TASK OBJECTIVE: Using the material below, print a verbatim copy of every line from the one containing "réservé aux clients" through the one containing "όχι μόνο σύμφωνα", inclusive, and omit the pictures.

EXERCISE MATERIAL:
^^^^^^^^

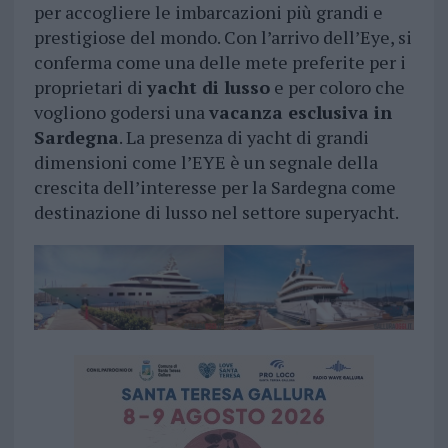
per accogliere le imbarcazioni più grandi e
prestigiose del mondo. Con l’arrivo dell’Eye, si
conferma come una delle mete preferite per i
proprietari di
yacht di lusso
e per coloro che
vogliono godersi una
vacanza esclusiva in
Sardegna
. La presenza di yacht di grandi
dimensioni come l’EYE è un segnale della
crescita dell’interesse per la Sardegna come
destinazione di lusso nel settore superyacht.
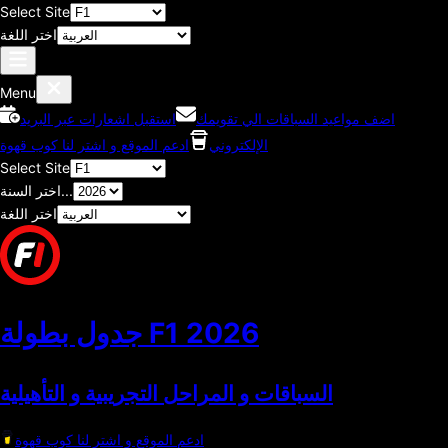
Select Site
اختر اللغة
Menu
اضف مواعيد السباقات الي تقويمك
استقبل اشعارات عبر البريد
الإلكتروني
ادعم الموقع و اشتر لنا كوب قهوة
Select Site
اختر السنة...
اختر اللغة
2026
جدول بطولة F1
السباقات و المراحل التجريبية و التأهيلية
ادعم الموقع و اشتر لنا كوب قهوة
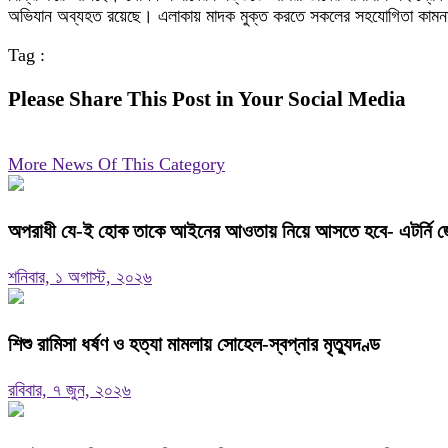
অভিযান অব্যহত রয়েছে। এলাকায় মাদক মুক্ত করতে সকলের সহযোগিতা কামন
Tag :
Please Share This Post in Your Social Media
More News Of This Category
অপরাধী যে-ই হোক তাকে আইনের আওতায় নিয়ে আসতে হবে- এটর্নি জ
শনিবার, ১ অগাস্ট, ২০২৬
শিশু রামিসা ধর্ষণ ও হত্যা মামলায় সোহেল-স্বপ্নার মৃত্যুদণ্ড
রবিবার, ৭ জুন, ২০২৬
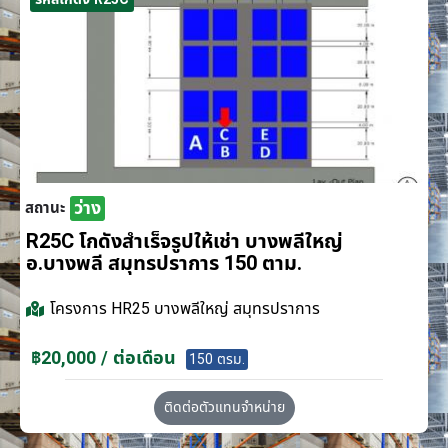
ว่าง
สถานะ
R25C โกดังสำเร็จรูปให้เช่า บางพลีใหญ่
อ.บางพลี สมุทรปราการ 150 ตาม.
โครงการ
HR25 บางพลีใหญ่ สมุทรปราการ
฿20,000 / ต่อเดือน
150 ตรม.
ติดต่อตัวแทนจำหน่าย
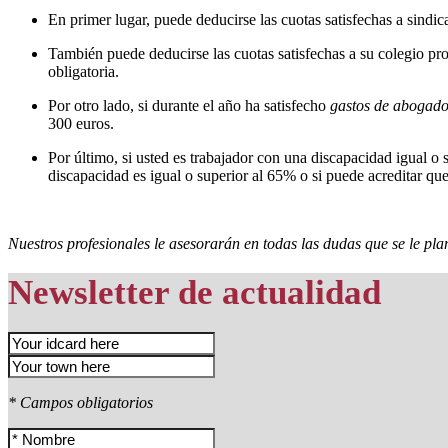
En primer lugar, puede deducirse las cuotas satisfechas a sindicat
También puede deducirse las cuotas satisfechas a su colegio prof
obligatoria.
Por otro lado, si durante el año ha satisfecho
gastos de abogados
300 euros.
Por último, si usted es trabajador con una discapacidad igual o 
discapacidad es igual o superior al 65% o si puede acreditar qu
Nuestros profesionales le asesorarán en todas las dudas que se le pla
Newsletter de actualidad
* Campos obligatorios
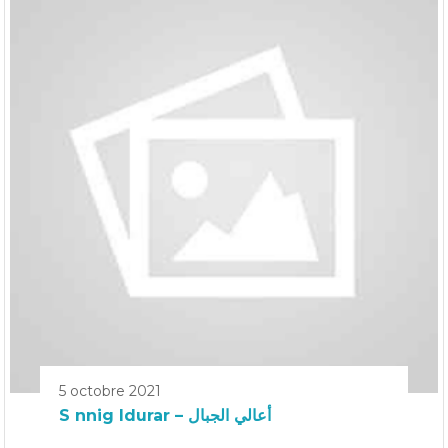
5 octobre 2021
S nnig Idurar – أعالي الجبال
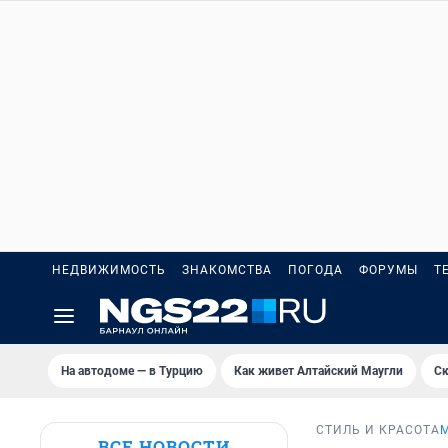
НЕДВИЖИМОСТЬ
ЗНАКОМСТВА
ПОГОДА
ФОРУМЫ
Т
На автодоме — в Турцию
Как живет Алтайский Маугли
Ск
СТИЛЬ И КРАСОТА
ВСЕ НОВОСТИ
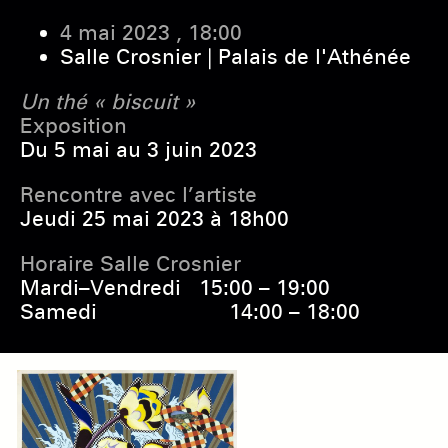
4 mai 2023 , 18:00
Salle Crosnier | Palais de l'Athénée
Un thé « biscuit »
Exposition
Du 5 mai au 3 juin 2023
Rencontre avec l’artiste
Jeudi 25 mai 2023 à 18h00
Horaire Salle Crosnier
Mardi–Vendredi 15:00 – 19:00
Samedi 14:00 – 18:00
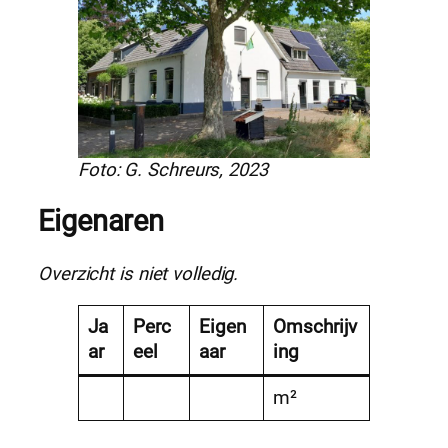
Foto: G. Schreurs, 2023
Eigenaren
Overzicht is niet volledig.
Ja
Perc
Eigen
Omschrijv
ar
eel
aar
ing
m²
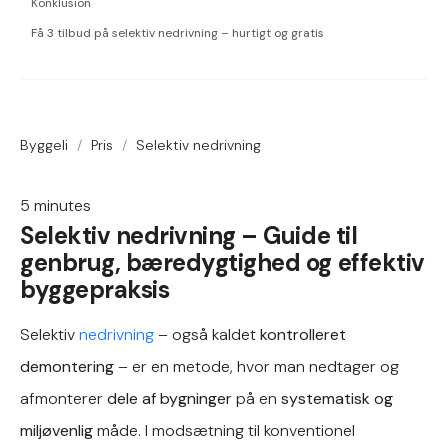
Konklusion
Få 3 tilbud på selektiv nedrivning – hurtigt og gratis
Byggeli
/
Pris
/
Selektiv nedrivning
5
minutes
Selektiv nedrivning – Guide til
genbrug, bæredygtighed og effektiv
byggepraksis
Selektiv
nedrivning
– også kaldet
kontrolleret
demontering
– er en metode, hvor man nedtager og
afmonterer
dele af bygninger
på en
systematisk og
miljøvenlig
måde. I modsætning til konventionel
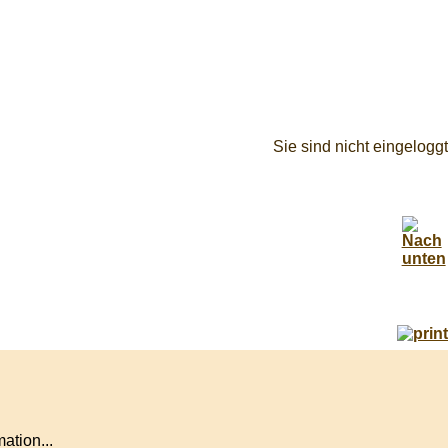
Sie sind nicht eingeloggt
ation...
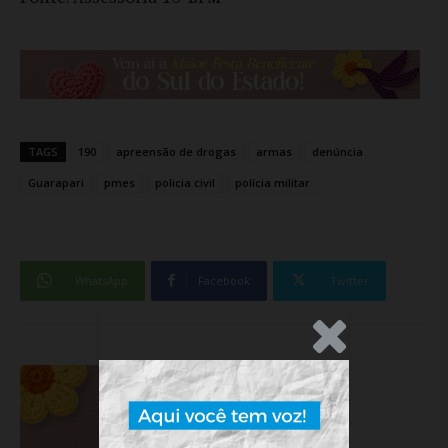
TAGS
190
apreensão de drogas
armas
denúncia
Guarapari
pmes
policia civil
polícia militar
WhatsApp
Facebook
Twitter
.Anúncio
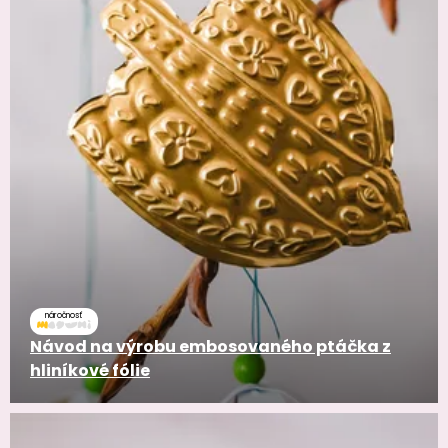
náročnosť
Návod na výrobu embosovaného ptáčka z
hliníkové fólie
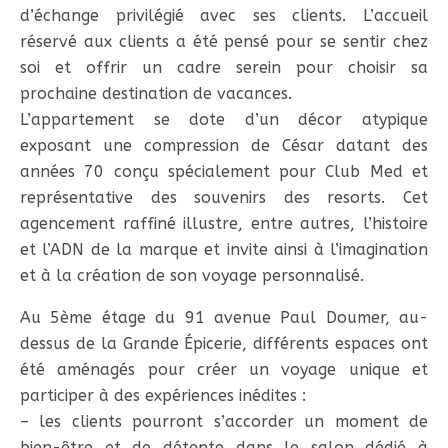
d’échange privilégié avec ses clients. L’accueil
réservé aux clients a été pensé pour se sentir chez
soi et offrir un cadre serein pour choisir sa
prochaine destination de vacances.
L’appartement se dote d’un décor atypique
exposant une compression de César datant des
années 70 conçu spécialement pour Club Med et
représentative des souvenirs des resorts. Cet
agencement raffiné illustre, entre autres, l’histoire
et l’ADN de la marque et invite ainsi à l’imagination
et à la création de son voyage personnalisé.
Au 5ème étage du 91 avenue Paul Doumer, au-
dessus de la Grande Épicerie, différents espaces ont
été aménagés pour créer un voyage unique et
participer à des expériences inédites :
– les clients pourront s’accorder un moment de
bien-être et de détente dans le salon dédié à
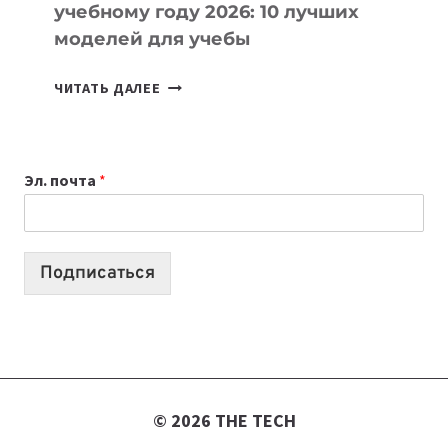
учебному году 2026: 10 лучших
моделей для учебы
КАКОЙ
ЧИТАТЬ ДАЛЕЕ
НОУТБУК
ВЫБРАТЬ
К
Эл. почта
*
УЧЕБНОМУ
ГОДУ
2026:
10
Подписаться
ЛУЧШИХ
МОДЕЛЕЙ
ДЛЯ
УЧЕБЫ
© 2026 THE TECH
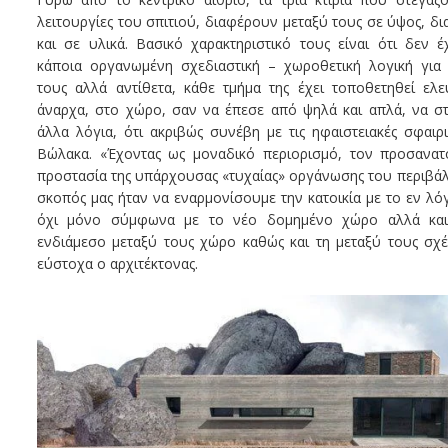
λειτουργίες του σπιτιού, διαφέρουν μεταξύ τους σε ύψος, δι
και σε υλικά. Βασικό χαρακτηριστικό τους είναι ότι δεν έ
κάποια οργανωμένη σχεδιαστική – χωροθετική λογική για
τους αλλά αντίθετα, κάθε τμήμα της έχει τοποθετηθεί ελ
άναρχα, στο χώρο, σαν να έπεσε από ψηλά και απλά, να στ
άλλα λόγια, ότι ακριβώς συνέβη με τις ηφαιστειακές σφαιρι
Βώλακα. «Έχοντας ως μοναδικό περιορισμό, τον προσανατ
προστασία της υπάρχουσας «τυχαίας» οργάνωσης του περιβά
σκοπός μας ήταν να εναρμονίσουμε την κατοικία με το εν λό
όχι μόνο σύμφωνα με το νέο δομημένο χώρο αλλά κα
ενδιάμεσο μεταξύ τους χώρο καθώς και τη μεταξύ τους σχέ
εύστοχα ο αρχιτέκτονας.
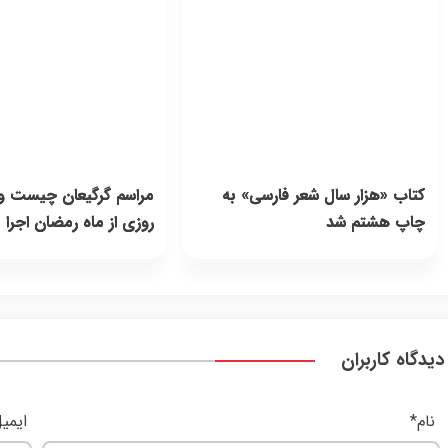
کتاب «هزار سال شعر فارسی» به
مراسم گرگیعان چیست و 
چاپ هشتم شد
روزی از ماه رمضان اجرا 
دیدگاه کاربران
نام
*
ایمی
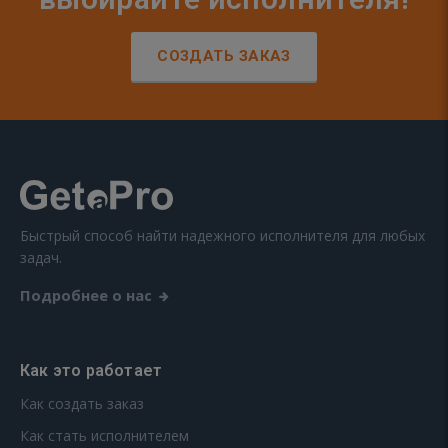
СОЗДАТЬ ЗАКАЗ
Быстрый способ найти надежного исполнителя для любых
задач.
Подробнее о нас
Как это работает
Как создать заказ
Как стать исполнителем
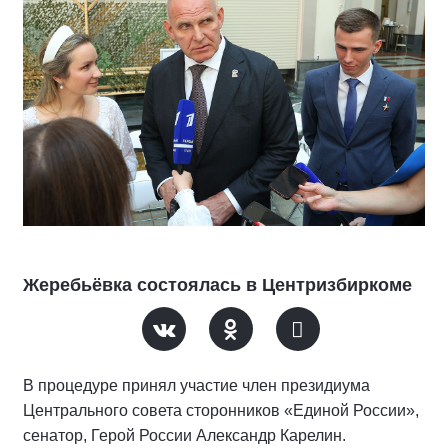
Жеребьёвка состоялась в Центризбиркоме
В процедуре принял участие член президиума
Центрального совета сторонников «Единой России»,
сенатор, Герой России Александр Карелин.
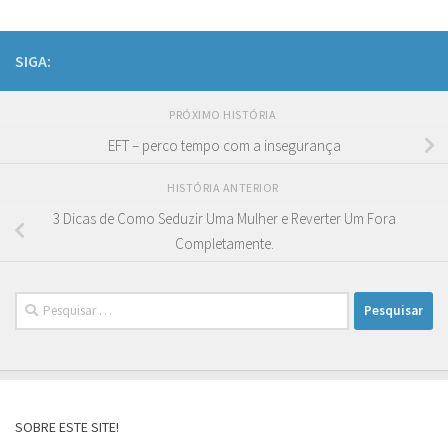
SIGA:
PRÓXIMO HISTÓRIA
EFT – perco tempo com a insegurança
HISTÓRIA ANTERIOR
3 Dicas de Como Seduzir Uma Mulher e Reverter Um Fora
Completamente.
Pesquisar
por:
SOBRE ESTE SITE!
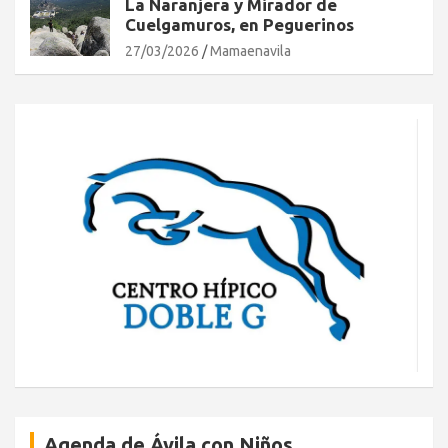
La Naranjera y Mirador de
Cuelgamuros, en Peguerinos
27/03/2026
Mamaenavila
Agenda de Ávila con Niños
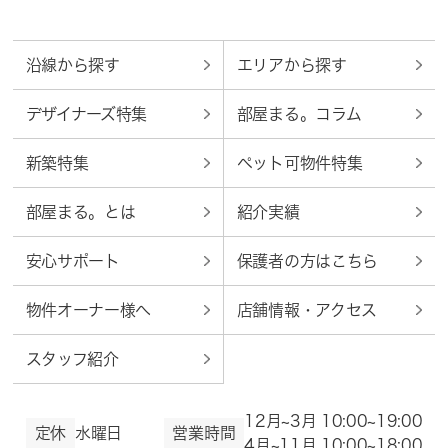
沿線から探す
エリアから探す
デザイナーズ特集
部屋まる。コラム
新築特集
ペット可物件特集
部屋まる。とは
紹介実績
安心サポート
保護者の方はこちら
物件オーナー様へ
店舗情報・アクセス
スタッフ紹介
12月~3月 10:00~19:00
定休
水曜日
営業時間
4月~11月 10:00~18:00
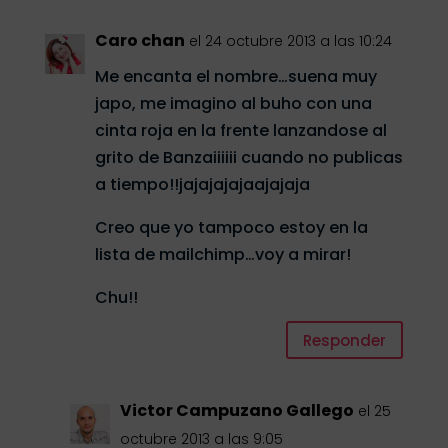
Caro chan
el 24 octubre 2013 a las 10:24
Me encanta el nombre…suena muy
japo, me imagino al buho con una
cinta roja en la frente lanzandose al
grito de Banzaiiiiii cuando no publicas
a tiempo!!jajajajajaajajaja
Creo que yo tampoco estoy en la
lista de mailchimp…voy a mirar!
Chu!!
Responder
Victor Campuzano Gallego
el 25
octubre 2013 a las 9:05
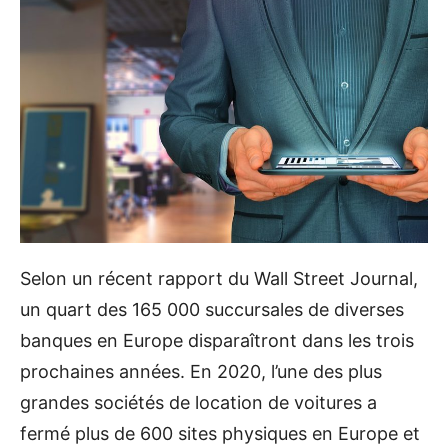
Selon un récent rapport du Wall Street Journal,
un quart des 165 000 succursales de diverses
banques en Europe disparaîtront dans les trois
prochaines années. En 2020, l’une des plus
grandes sociétés de location de voitures a
fermé plus de 600 sites physiques en Europe et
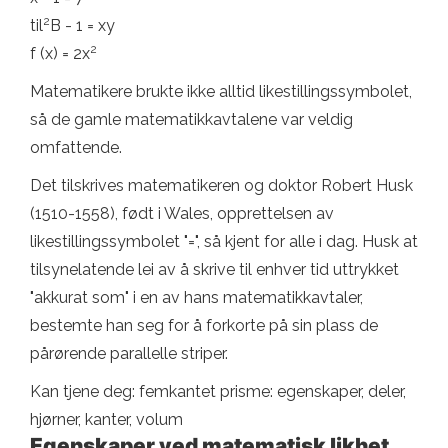
2
til
B - 1 = xy
2
f (x) = 2x
Matematikere brukte ikke alltid likestillingssymbolet,
så de gamle matematikkavtalene var veldig
omfattende.
Det tilskrives matematikeren og doktor Robert Husk
(1510-1558), født i Wales, opprettelsen av
likestillingssymbolet "=", så kjent for alle i dag. Husk at
tilsynelatende lei av å skrive til enhver tid uttrykket
"akkurat som" i en av hans matematikkavtaler,
bestemte han seg for å forkorte på sin plass de
pårørende parallelle striper.
Kan tjene deg: femkantet prisme: egenskaper, deler,
hjørner, kanter, volum
Egenskaper ved matematisk likhet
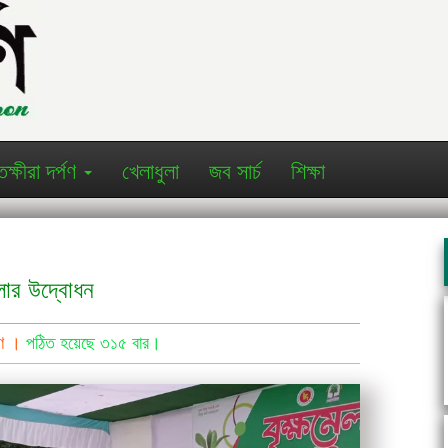
তক্ষীরা দর্পণ
খেলাধুলা
জব সার্চ
শিক্ষা
েলার উদ্বোধন
্ণ ।
পঠিত হয়েছে ৩১৫ বার।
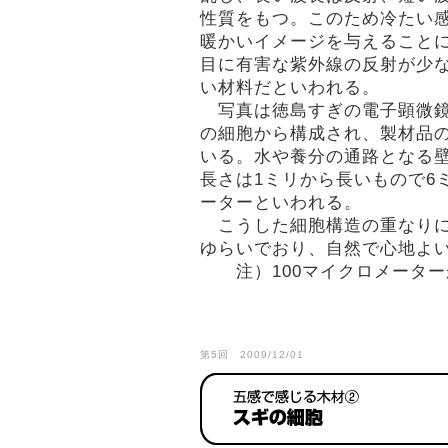
性質をもつ。このため冷たい
暖かいイメージを与えること
目に有害な紫外線の反射が少
い材料だといわれる。
写真は徳島すぎの電子顕微鏡
の細胞から構成され、製材品
いる。水や養分の通路となる
長さは1ミリから長いもので6
ーターといわれる。
こうした細胞構造の重なりに
ゆらいでおり、自然で心地よい
注）100マイクロメーターが
第5回 2009/12/01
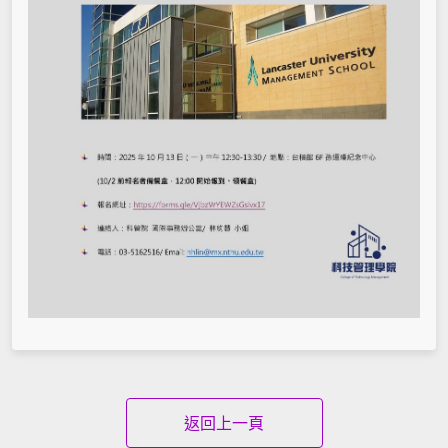
返回上一頁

^^^^^^^^

YOUR RESPONSE:
réservé aux clients a été pensé pour se sentir chez
soi et offrir un cadre serein pour choisir sa
prochaine destination de vacances.
L’appartement se dote d’un décor atypique
exposant une compression de César datant des
années 70 conçu spécialement pour Club Med et
représentative des souvenirs des resorts. Cet
agencement raffiné illustre, entre autres, l’histoire
et l’ADN de la marque et invite ainsi à l’imagination
et à la création de son voyage personnalisé.
Au 5ème étage du 91 avenue Paul Doumer, au-
dessus de la Grande Épicerie, différents espaces ont
été aménagés pour créer un voyage unique et
participer à des expériences inédites :
– les clients pourront s’accorder un moment de
bien-être et de détente dans le salon dédié à
учебному году 2026: 10 лучших
моделей для учебы
КАКОЙ
ЧИТАТЬ ДАЛЕЕ
НОУТБУК
ВЫБРАТЬ
К
Эл. почта
*
УЧЕБНОМУ
ГОДУ
2026:
10
Подписаться
ЛУЧШИХ
МОДЕЛЕЙ
ДЛЯ
УЧЕБЫ
© 2026 THE TECH
λειτουργίες του σπιτιού, διαφέρουν μεταξύ τους σε ύψος, δι
και σε υλικά. Βασικό χαρακτηριστικό τους είναι ότι δεν έ
κάποια οργανωμένη σχεδιαστική – χωροθετική λογική για
τους αλλά αντίθετα, κάθε τμήμα της έχει τοποθετηθεί ελ
άναρχα, στο χώρο, σαν να έπεσε από ψηλά και απλά, να στ
άλλα λόγια, ότι ακριβώς συνέβη με τις ηφαιστειακές σφαιρι
Βώλακα. «Έχοντας ως μοναδικό περιορισμό, τον προσανατ
προστασία της υπάρχουσας «τυχαίας» οργάνωσης του περιβά
σκοπός μας ήταν να εναρμονίσουμε την κατοικία με το εν λό
όχι μόνο σύμφωνα με το νέο δομημένο χώρο αλλά κα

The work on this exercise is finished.